Großer Tag im Bundestag.

Der 26. Oktober 2011 war ein besonderer Tag für den Deutschen Bundestag. Oppositionsführer Frank-Walter Steinmeier begann mit einer kalten Dusche.

„Das ist ein besonderer Tag, nicht nur für Europa, sondern auch für uns Deutsche. Griechenland ist ohne fremde Hilfe zahlungsunfähig. Italien ist seit Monaten politisch nahezu führungslos. In Portugal ist eine Regierung schon aus dem Amt. In Spanien steht ein Regierungswechsel bevor. Frankreich ringt um seine Bonität. Die europäischen Institutionen wirken hilflos, sind kaum sichtbar, und überall in Europa haben die Menschen Sorge um ihren Wohlstand … Das europäische Projekt steht auf der Kippe“. (Protokoll 135. Sitzung 26.Oktober 2011).

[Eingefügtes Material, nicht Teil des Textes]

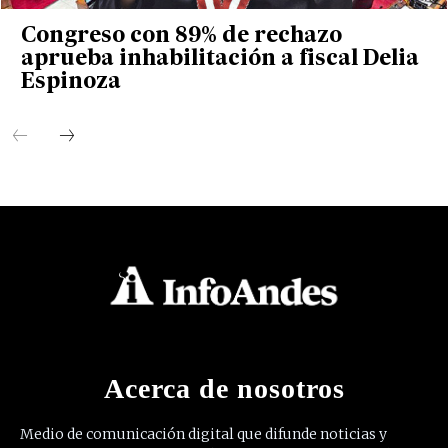
Congreso con 89% de rechazo
aprueba inhabilitación a fiscal Delia
Espinoza
Acerca de nosotros
Medio de comunicación digital que difunde noticias y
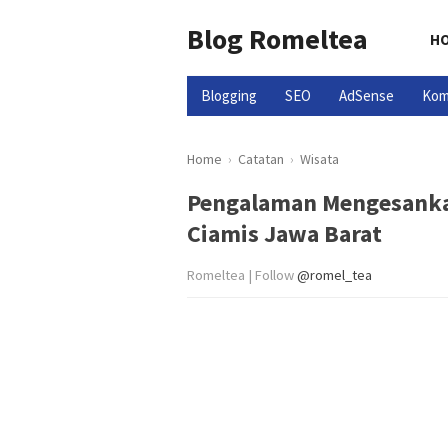
Blog Romeltea
H
Blogging
SEO
AdSense
Kom
Home
›
Catatan
›
Wisata
Pengalaman Mengesankan
Ciamis Jawa Barat
Romeltea | Follow
@romel_tea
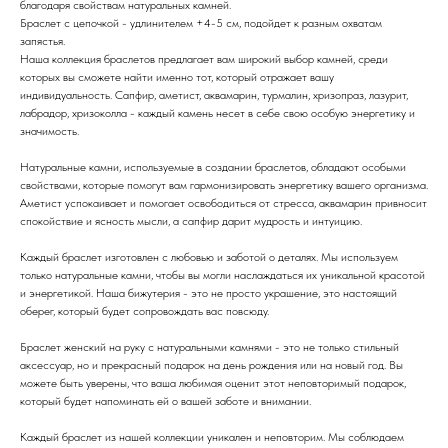
благодаря свойствам натуральных камней.
Браслет с цепочкой - удлинителем +4-5 см, подойдет к разным охватам
запястья.
Наша коллекция браслетов предлагает вам широкий выбор камней, среди
которых вы сможете найти именно тот, который отражает вашу
индивидуальность. Сапфир, аметист, аквамарин, турмалин, хризопраз, лазурит,
лабрадор, хризоколла - каждый камень несет в себе свою особую энергетику и
значимость.
Натуральные камни, используемые в создании браслетов, обладают особыми
свойствами, которые помогут вам гармонизировать энергетику вашего организма.
Аметист успокаивает и помогает освободиться от стресса, аквамарин привносит
спокойствие и ясность мысли, а сапфир дарит мудрость и интуицию.
Каждый браслет изготовлен с любовью и заботой о деталях. Мы используем
только натуральные камни, чтобы вы могли наслаждаться их уникальной красотой
и энергетикой. Наша бижутерия - это не просто украшение, это настоящий
оберег, который будет сопровождать вас повсюду.
Браслет женский на руку с натуральными камнями - это не только стильный
аксессуар, но и прекрасный подарок на день рождения или на новый год. Вы
можете быть уверены, что ваша любимая оценит этот неповторимый подарок,
который будет напоминать ей о вашей заботе и внимании.
Каждый браслет из нашей коллекции уникален и неповторим. Мы соблюдаем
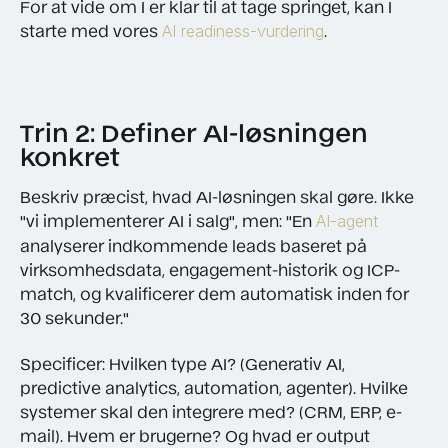
For at vide om I er klar til at tage springet, kan I
starte med vores
.
AI readiness-vurdering
Trin 2: Definer AI-løsningen
konkret
Beskriv præcist, hvad AI-løsningen skal gøre. Ikke
"vi implementerer AI i salg", men: "En
AI-agent
analyserer indkommende leads baseret på
virksomhedsdata, engagement-historik og ICP-
match, og kvalificerer dem automatisk inden for
30 sekunder."
Specificer: Hvilken type AI? (Generativ AI,
predictive analytics, automation, agenter). Hvilke
systemer skal den integrere med? (CRM, ERP, e-
mail). Hvem er brugerne? Og hvad er output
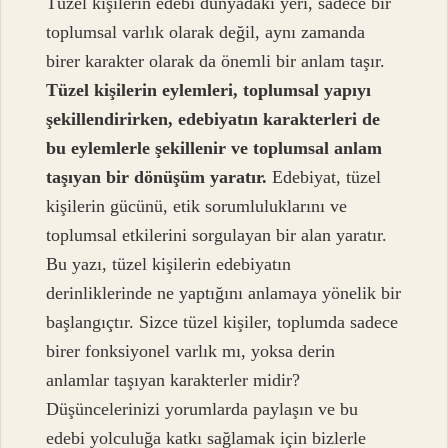
Tüzel kişilerin edebi dünyadaki yeri, sadece bir
toplumsal varlık olarak değil, aynı zamanda
birer karakter olarak da önemli bir anlam taşır.
Tüzel kişilerin eylemleri, toplumsal yapıyı
şekillendirirken, edebiyatın karakterleri de
bu eylemlerle şekillenir ve toplumsal anlam
taşıyan bir dönüşüm yaratır.
Edebiyat, tüzel
kişilerin gücünü, etik sorumluluklarını ve
toplumsal etkilerini sorgulayan bir alan yaratır.
Bu yazı, tüzel kişilerin edebiyatın
derinliklerinde ne yaptığını anlamaya yönelik bir
başlangıçtır. Sizce tüzel kişiler, toplumda sadece
birer fonksiyonel varlık mı, yoksa derin
anlamlar taşıyan karakterler midir?
Düşüncelerinizi yorumlarda paylaşın ve bu
edebi yolculuğa katkı sağlamak için bizlerle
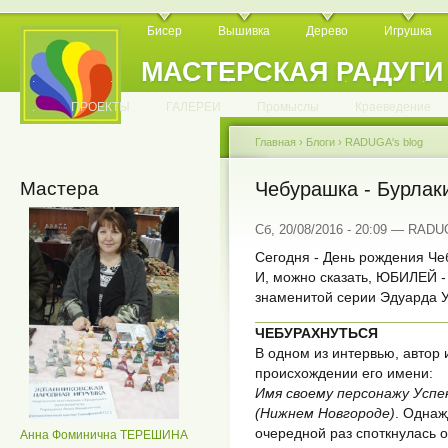
Бисер
Вышивка
Дерево
Игрушка
МАСТЕРСКАЯ РАДУГИ
.
.
.
.
.
.
.
.
.
.
.
.
ПРОЕКТЫ
ГАЛЕРЕИ
Промыслы
Краеведение
Главная
›
Блоги
›
RADUGA's blog
Мастера
Чебурашка - Бурлаки
Сб, 20/08/2016 - 20:09 — RAD
Сегодня - День рождения Че
И, можно сказать, ЮБИЛЕЙ -
знаменитой серии Эдуарда У
ЧЕБУРАХНУТЬСЯ
В одном из интервью, автор 
происхождении его имени:
Имя своему персонажу Успе
(Нижнем Новгороде)
. Однаж
очередной раз споткнулась 
Анна Фоминична ТЕРЕШИНА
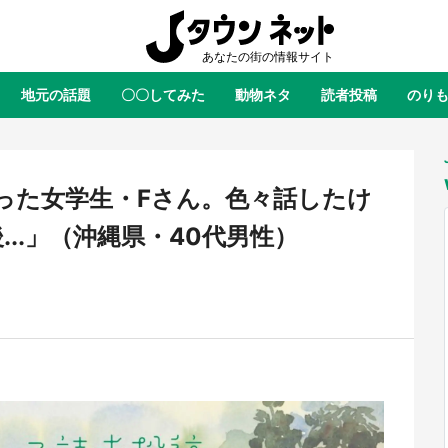
地元の話題
〇〇してみた
動物ネタ
読者投稿
のり
全国
全国
北海道
北海道
元
絶景
あの時はありがとう
物語がはじまる町へ
ふ
青森
岩手
宮城
秋田
東北
った女学生・Fさん。色々話したけ
茨城
栃木
群馬
埼玉
関東
...」（沖縄県・40代男性）
新潟
山梨
長野
甲信越
岐阜
静岡
愛知
三重
東海
富山
石川
福井
北陸
滋賀
京都
大阪
兵庫
関西
鳥取
島根
岡山
広島
中国
ラス・ダークネスが栃木県を征
『薬屋のひとりごと』の〝舞〟の
？ 県公式プロモ動画で「聖地」
に入り込む 六本木ヒルズ展望台
徳島
香川
愛媛
高知
四国
産されてます【7／31～1／31】
ラボ、本邦初公開の「猫猫像」も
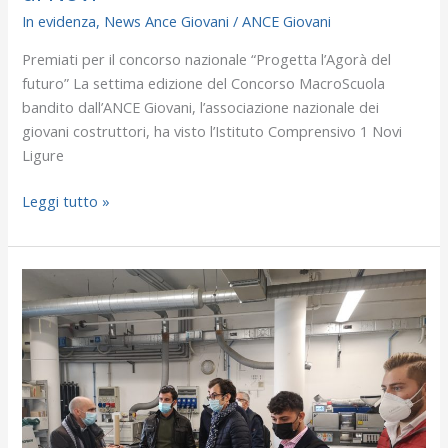
In evidenza
,
News Ance Giovani
/
ANCE Giovani
Premiati per il concorso nazionale “Progetta l’Agorà del
futuro” La settima edizione del Concorso MacroScuola
bandito dall’ANCE Giovani, l’associazione nazionale dei
giovani costruttori, ha visto l’Istituto Comprensivo 1 Novi
Ligure
Leggi tutto »
La
ricerca
del
Politecnico,
opportunità
per
il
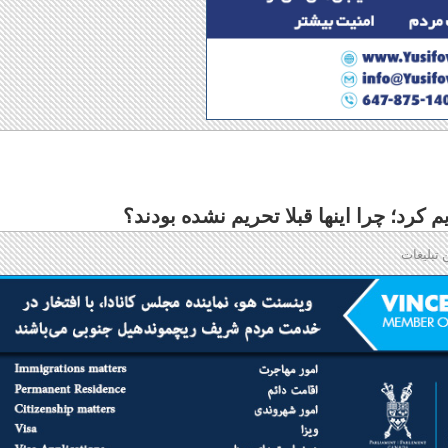
 تبلیغات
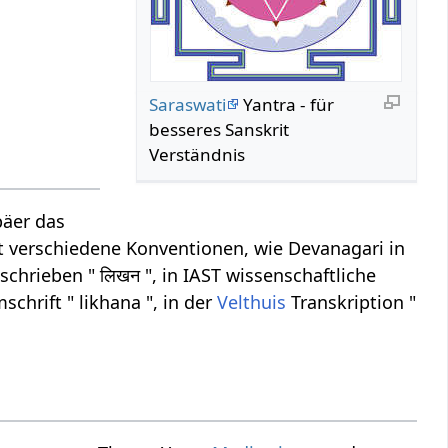
Saraswati
Yantra - für
besseres Sanskrit
Verständnis
päer das
ibt verschiedene Konventionen, wie Devanagari in
chrieben " लिखन ", in IAST wissenschaftliche
chrift " likhana ", in der
Velthuis
Transkription "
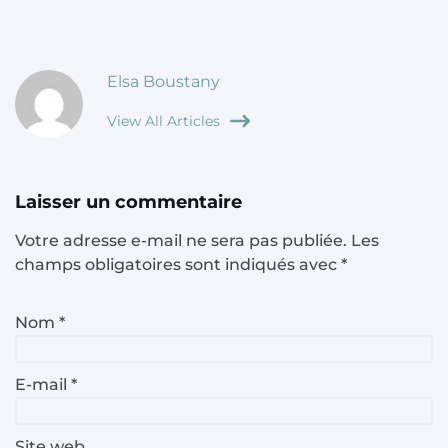
Elsa Boustany
View All Articles
Laisser un commentaire
Votre adresse e-mail ne sera pas publiée.
Les
champs obligatoires sont indiqués avec
*
Nom
*
E-mail
*
Site web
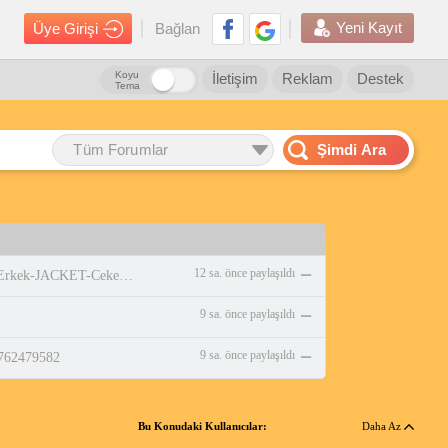
Yeni Kayıt
Üye Girişi
Bağlan
Koyu
İletişim
Reklam
Destek
Tema
Tüm Forumlar
Şimdi Ara
12 sa. önce paylaşıldı
https://www.amazon.com.tr/adidas-Erkek-JACKET-Ceket-WHITE/dp/B0DPBMQX1P
9 sa. önce paylaşıldı
9 sa. önce paylaşıldı
0762479582
Bu Konudaki Kullanıcılar:
Daha Az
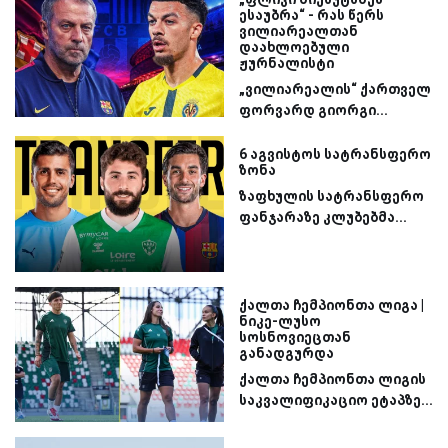
ესაუბრა“ - რას წერს
ვილიარეალთან
დაახლოებული
ჟურნალისტი
„ვილიარეალის“ ქართველ
ფორვარდ გიორგი...
6 აგვისტოს სატრანსფერო
ზონა
ზაფხულის სატრანსფერო
ფანჯარაზე კლუბებმა...
ქალთა ჩემპიონთა ლიგა |
ნიკე-ლუსო
სოსნოვიეცთან
განადგურდა
ქალთა ჩემპიონთა ლიგის
საკვალიფიკაციო ეტაპზე...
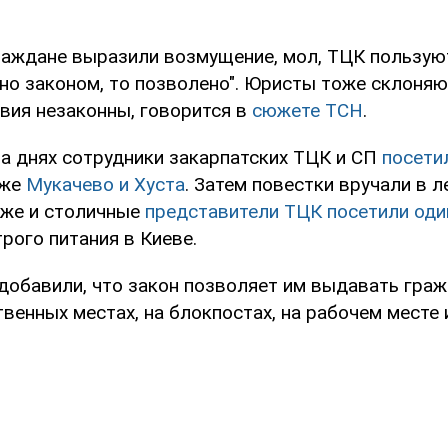
раждане выразили возмущение, мол, ТЦК пользую
но законом, то позволено". Юристы тоже склоняют
вия незаконны, говорится в
сюжете ТСН
.
на днях сотрудники закарпатских ТЦК и СП
посети
кже
Мукачево и Хуста
. Затем повестки вручали в 
зже и столичные
представители ТЦК посетили оди
рого питания в Киеве.
добавили, что закон позволяет им выдавать гра
енных местах, на блокпостах, на рабочем месте и 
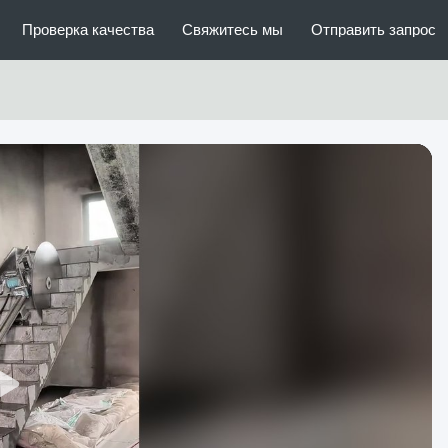
Проверка качества
Свяжитесь мы
Отправить запрос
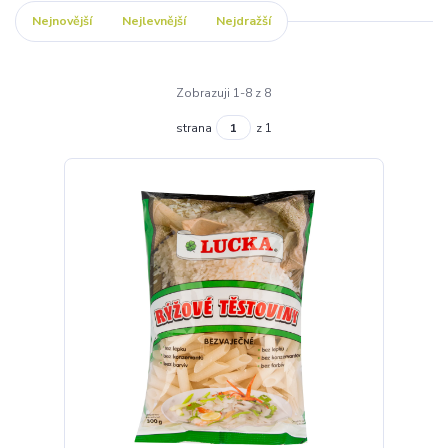
Nejnovější
Nejlevnější
Nejdražší
Zobrazuji 1-8 z 8
strana
z 1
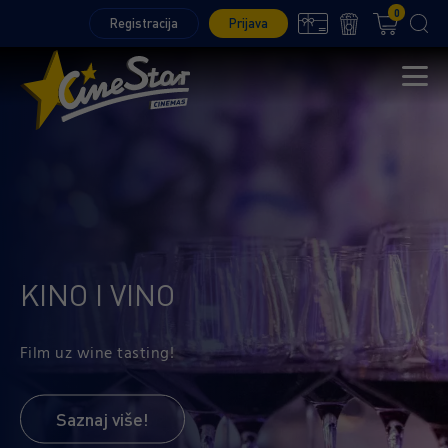
0
Registracija
Prijava
KINO I VINO
Film uz wine tasting!
Saznaj više!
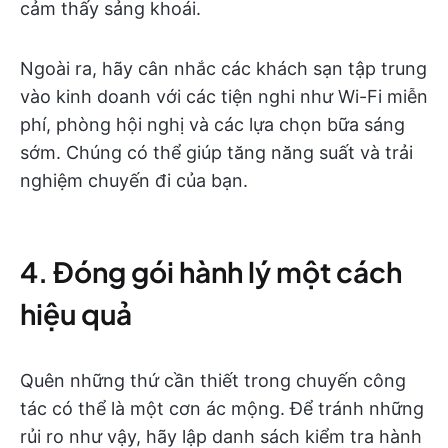
cảm thấy sảng khoái.
Ngoài ra, hãy cân nhắc các khách sạn tập trung
vào kinh doanh với các tiện nghi như Wi-Fi miễn
phí, phòng hội nghị và các lựa chọn bữa sáng
sớm. Chúng có thể giúp tăng năng suất và trải
nghiệm chuyến đi của bạn.
4. Đóng gói hành lý một cách
hiệu quả
Quên những thứ cần thiết trong chuyến công
tác có thể là một cơn ác mộng. Để tránh những
rủi ro như vậy, hãy lập danh sách kiểm tra hành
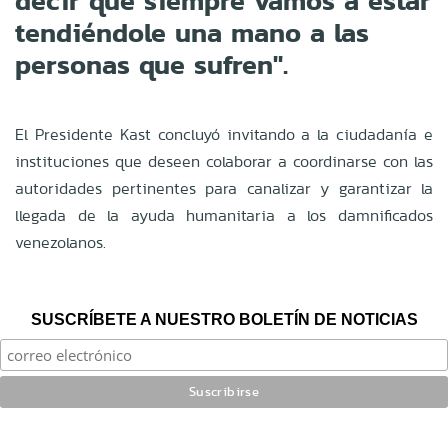
decir que siempre vamos a estar
tendiéndole una mano a las
personas que sufren".
El Presidente Kast concluyó invitando a la ciudadanía e
instituciones que deseen colaborar a coordinarse con las
autoridades pertinentes para canalizar y garantizar la
llegada de la ayuda humanitaria a los damnificados
venezolanos.
SUSCRÍBETE A NUESTRO BOLETÍN DE NOTICIAS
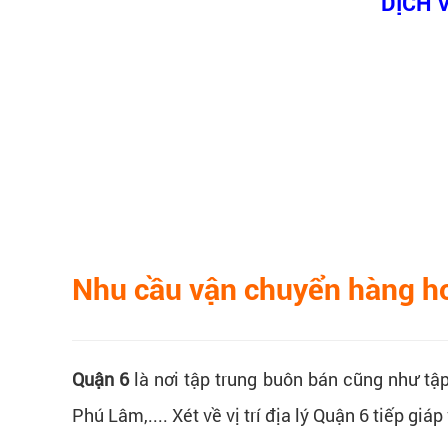
DỊCH 
Nhu cầu vận chuyển hàng hoá
Quận 6
là nơi tập trung buôn bán cũng như tậ
Phú Lâm,.... Xét về vị trí địa lý Quận 6 tiếp gi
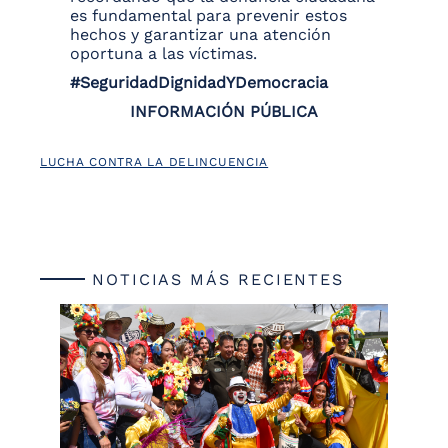
es fundamental para prevenir estos
hechos y garantizar una atención
oportuna a las víctimas.
#SeguridadDignidadYDemocracia
INFORMACIÓN PÚBLICA
LUCHA CONTRA LA DELINCUENCIA
NOTICIAS MÁS RECIENTES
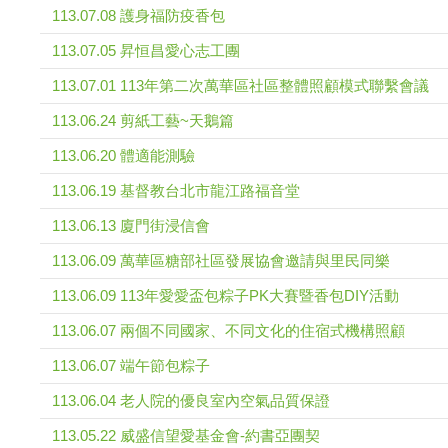
113.07.08 護身福防疫香包
113.07.05 昇恒昌愛心志工團
113.07.01 113年第二次萬華區社區整體照顧模式聯繫會議
113.06.24 剪紙工藝~天鵝篇
113.06.20 體適能測驗
113.06.19 基督教台北市龍江路福音堂
113.06.13 廈門街浸信會
113.06.09 萬華區糖部社區發展協會邀請與里民同樂
113.06.09 113年愛愛盃包粽子PK大賽暨香包DIY活動
113.06.07 兩個不同國家、不同文化的住宿式機構照顧
113.06.07 端午節包粽子
113.06.04 老人院的優良室內空氣品質保證
113.05.22 威盛信望愛基金會-約書亞團契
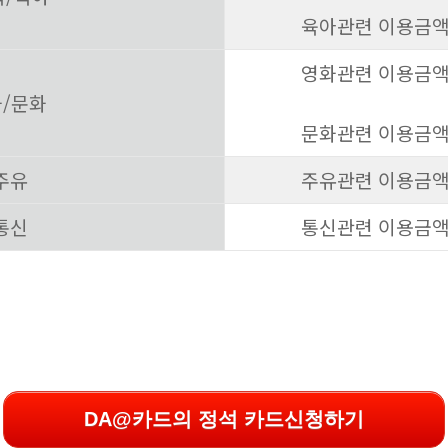
육아관련 이용금액 
영화관련 이용금액 
화/문화
문화관련 이용금액 
주유
주유관련 이용금액 
통신
통신관련 이용금액 
DA@카드의 정석 카드신청하기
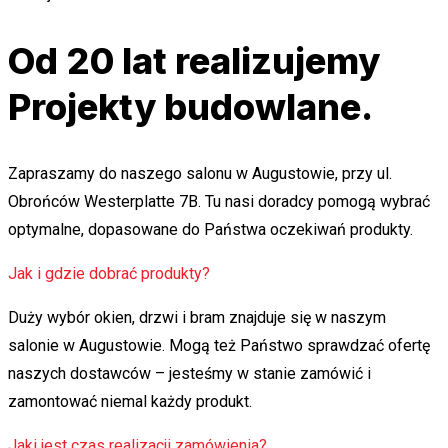
Od 20 lat realizujemy
Projekty budowlane.
Zapraszamy do naszego salonu w Augustowie, przy ul.
Obrońców Westerplatte 7B. Tu nasi doradcy pomogą wybrać
optymalne, dopasowane do Państwa oczekiwań produkty.
Jak i gdzie dobrać produkty?
Duży wybór okien, drzwi i bram znajduje się w naszym
salonie w Augustowie. Mogą też Państwo sprawdzać ofertę
naszych dostawców – jesteśmy w stanie zamówić i
zamontować niemal każdy produkt.
Jaki jest czas realizacji zamówienia?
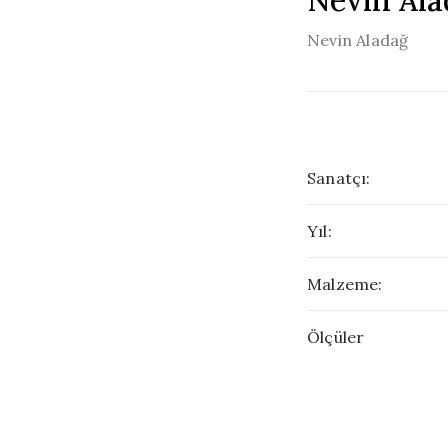
Nevin Ala
Nevin Aladağ
Sanatçı:
Yıl:
Malzeme:
Ölçüler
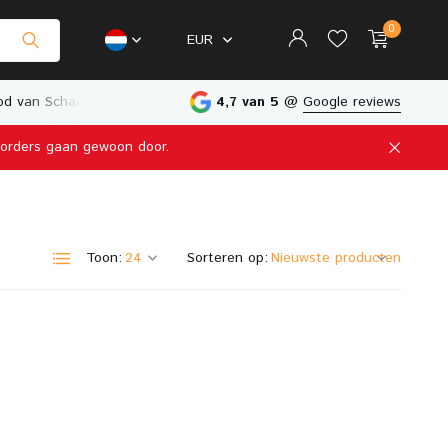
0
EUR
len
Fysieke Winkel in Nederland
4,7 van 5
@
Google reviews
e orders gaan gewoon door.
Account aanmaken
Account aanmaken
Toon:
Sorteren op:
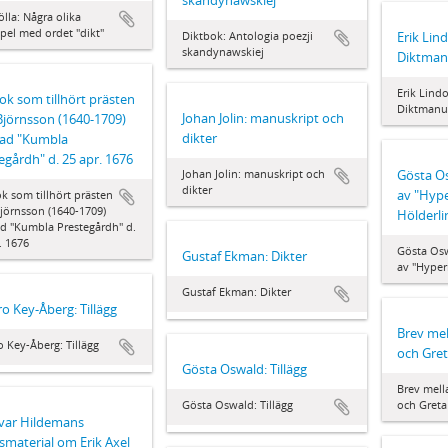
ölla: Några olika
pel med ordet "dikt"
Diktbok: Antologia poezji
Erik Lin
skandynawskiej
Diktman
Erik Lind
ok som tillhört prästen
Diktmanu
Johan Jolin: manuskript och
Björnsson (1640-1709)
dikter
rad "Kumbla
egårdh" d. 25 apr. 1676
Johan Jolin: manuskript och
Gösta O
dikter
av "Hype
k som tillhört prästen
jörnsson (1640-1709)
Hölderli
d "Kumbla Prestegårdh" d.
. 1676
Gösta Osw
Gustaf Ekman: Dikter
av "Hyper
Gustaf Ekman: Dikter
o Key-Åberg: Tillägg
Brev mel
 Key-Åberg: Tillägg
och Gret
Gösta Oswald: Tillägg
Brev mell
Gösta Oswald: Tillägg
och Greta
Ivar Hildemans
smaterial om Erik Axel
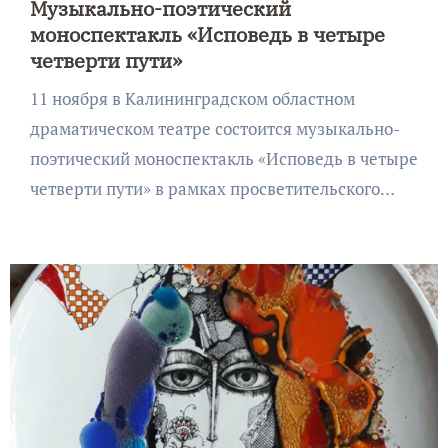
Музыкально-поэтический
моноспектакль «Исповедь в четыре
четверти пути»
11 ноября в Калининградском областном
драматическом театре состоится музыкально-
поэтический моноспектакль «Исповедь в четыре
четверти пути» в рамках просветительского…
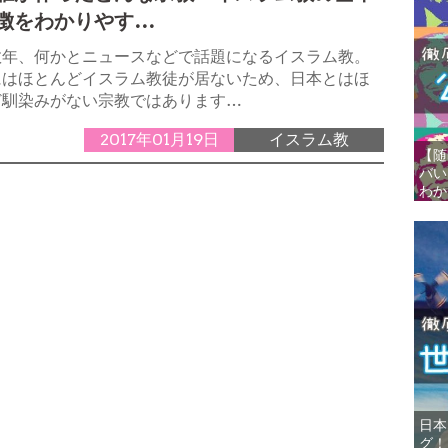
徴をわかりやす…
数年、何かとニュースなどで話題になるイスラム教。
にはほとんどイスラム教徒が居ないため、日本とはほ
ど馴染みがない宗教ではあります…
2017年01月19日
イスラム教
【随
バい
わか
日本
グ！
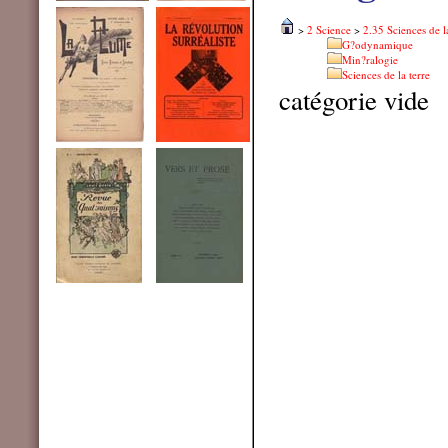
>
2 Science
>
2.35 Sciences de l
G?odynamique
Min?ralogie
Sciences de la terre
catégorie vide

Bundeskanzlerin Merkel würdigte „das politische Signal, das heute der Deutsche Bundestag mit einem gemeinsamen Antrag von CDU/CSU, SPD, FDP und Bündnis 90/Die Grünen an die Menschen in Deutschland, nach Europa und in die Welt aussendet … Er sendet die Botschaft aus, dass Deutschland parteiübergreifend das europäische Einigungswerk schützt und für dieses Ziel zusammensteht.“

Und diese Botschaft zeigt offenbar Wirkung bei den anschließenden Verhandlungen des Rates und der Euro-Gruppe in Brüssel. Viele Bürger werden sich nicht von Kommentaren einiger bekannter Journalisten beeindrucken lassen. Diese reichen von wuchtigen Aussagen wie „Die politische Analyse wäre, dass heute Abend wahrscheinlich keine Beschlüsse gefasst werden“ (Jan-Christoph Nüse, ZDF, Brüssel, 26.10.11). Dann sehen wir süffisantes Mienenspiel Frau Slomkas. Und schliesslich zur untersten Stufe der FAZ: „Das Pathos, mit dem Angela Merkel vorab den Bundestag auf die Brüsseler Beschlüsse einschwor, hatte etwas Unehrliches.“ Unehrlich ist vor allem die versteckte Euro-Feindlichkeit bei der FAZ.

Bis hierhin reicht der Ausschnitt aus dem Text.